Chapter 6 (Learning Equilibria and Games): A comprehensive network optimization also includes the cost of implementing specific solutions. More generally, all negative effects caused by a certain decision in the choice of network parameters such as congestion, power consumption, and spectrum misuse, can be modeled as a cost. On the other hand, most economic theory relies on equilibrium analysis, making use of either Nash equilibrium or one of its refinements [22–31]. One justification of this is to argue that Nash equilibrium might arise as a result of learning and adaptation. In this chapter, we investigate theoretical models of learning in games. A variety of learning models have been proposed, with different motivations. Some models are explicit attempts to define dynamic processes that lead to Nash equilibrium play. Other learning models, such as stimulus response or reinforcement models, were introduced to capture laboratory behavior. These models differ widely in terms of what prompts players to make decisions and how sophisticated players are assumed to behave. In the simplest models, players are just machines who use strategies that have worked in the past. They may not even realize they are in a game. In other models, players explicitly maximize payoffs given beliefs that may involve varying levels of sophistication. Thus, we will look at several approaches including best response dynamics (BRD), fictitious play (FP), RL, joint utility and strategy learning (JUSTE), trial and error learning (TE), regret matching learning, Q‐learning, multi‐armed bandits, and imitation learning.

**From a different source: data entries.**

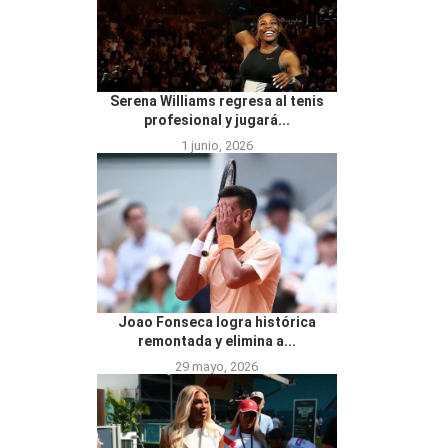
Serena Williams regresa al tenis
profesional y jugará...
1 junio, 2026
Joao Fonseca logra histórica
remontada y elimina a...
29 mayo, 2026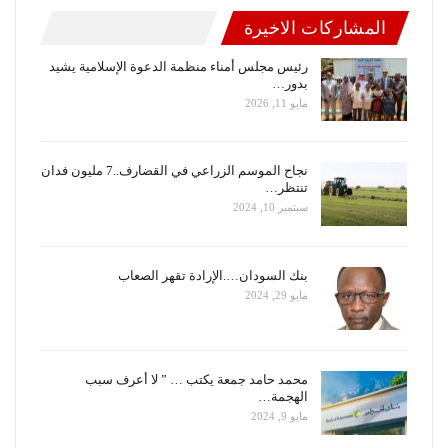
المشاركات الاخيرة
رئيس مجلس أمناء منظمة الدعوة الإسلامية يشيد
بدور…
مايو 11, 2026
نجاح الموسم الزراعي في القضارف..7 مليون فدان
تنتظر…
سبتمبر 10, 2024
بنك السودان….الإرادة تقهر الصعاب
مايو 29, 2024
محمد حامد جمعة يكتب … ” لا أعرف سبب
الهجمة…
مايو 9, 2024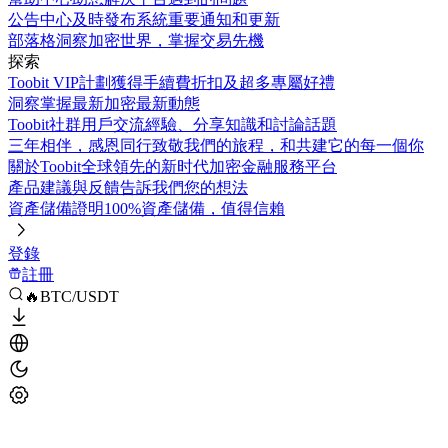
公告中心
及時發布系統重要通知和更新
部落格
洞察加密世界，掌握交易先機
探索
Toobit VIP計劃
獲得手續費折扣及超多專屬好禮
洞察
掌握最新加密最新動態
Toobit社群
用戶交流經驗、分享知識和討論話題
三年相伴，感恩同行
致敬我們的旅程，和共建它的每一個你
關於Toobit
全球領先的新时代加密金融服務平台
產品建議與反饋
告訴我們您的想法
資產儲備證明
100%資產儲備，值得信賴
登錄
註冊
🔥BTC/USDT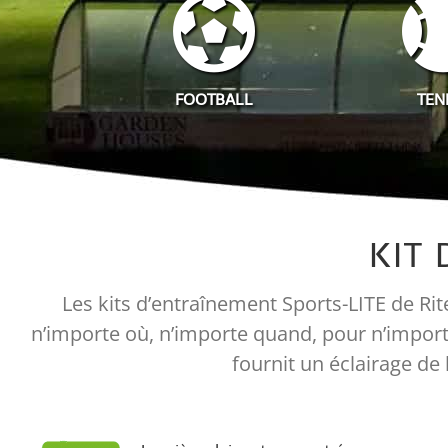
FOOTBALL
TEN
KIT
Les kits d’entraînement Sports-LITE de Rit
n’importe où, n’importe quand, pour n’importe 
fournit un éclairage de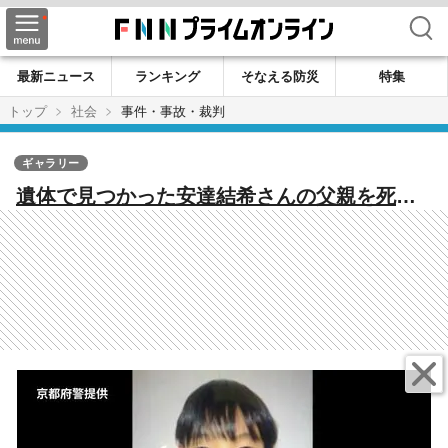
検索
最新ニュース
ランキング
そなえる防災
特集
トップ
社会
事件・事故・裁判
ギャラリー
遺体で見つかった安達結希さんの父親を死体
遺棄容疑で逮捕 【京都小学生行方不明】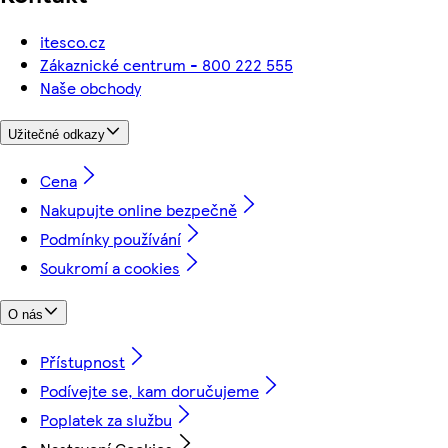
itesco.cz
Zákaznické centrum - 800 222 555
Naše obchody
Užitečné odkazy
Cena
Nakupujte online bezpečně
Podmínky používání
Soukromí a cookies
O nás
Přístupnost
Podívejte se, kam doručujeme
Poplatek za službu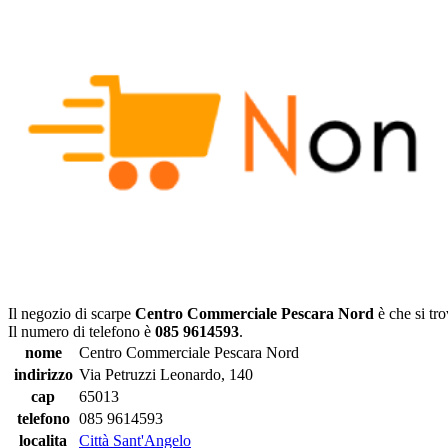
Il negozio di scarpe
Centro Commerciale Pescara Nord
è che si tr
Il numero di telefono è
085 9614593
.
nome
Centro Commerciale Pescara Nord
indirizzo
Via Petruzzi Leonardo, 140
cap
65013
telefono
085 9614593
localita
Città Sant'Angelo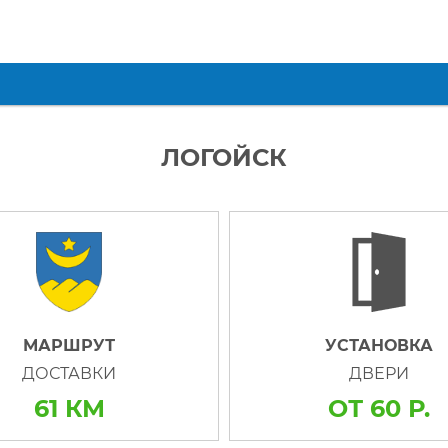
ЛОГОЙСК
МАРШРУТ
УСТАНОВКА
ДОСТАВКИ
ДВЕРИ
61 КМ
ОТ 60 Р.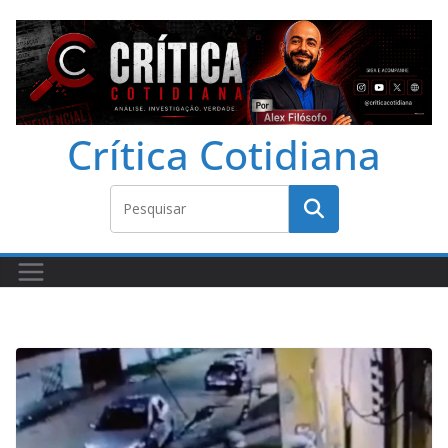
Crítica Cotidiana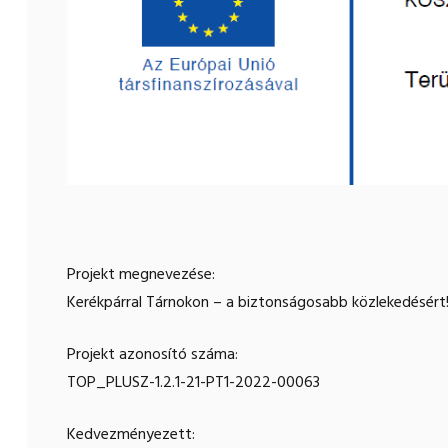
Projekt megnevezése:
Kerékpárral Tárnokon – a biztonságosabb közlekedésért
Projekt azonosító száma:
TOP_PLUSZ-1.2.1-21-PT1-2022-00063
Kedvezményezett:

Chapter 7 (AI Algorithms in Networks): Finally, at the end of Part I of the book, in this chapter we present an extensive set of examples of solving practical problems in networks by using AI. This includes a survey of specific AI‐based algorithms used in networks, such as for controlled caching in small cell networks; channel and power level selection; controlling network self‐organization; proactive caching; big data learning for AI‐controlled resource allocation; GNN for prediction of resource requirements; and multi‐armed bandit estimators for Markov channels.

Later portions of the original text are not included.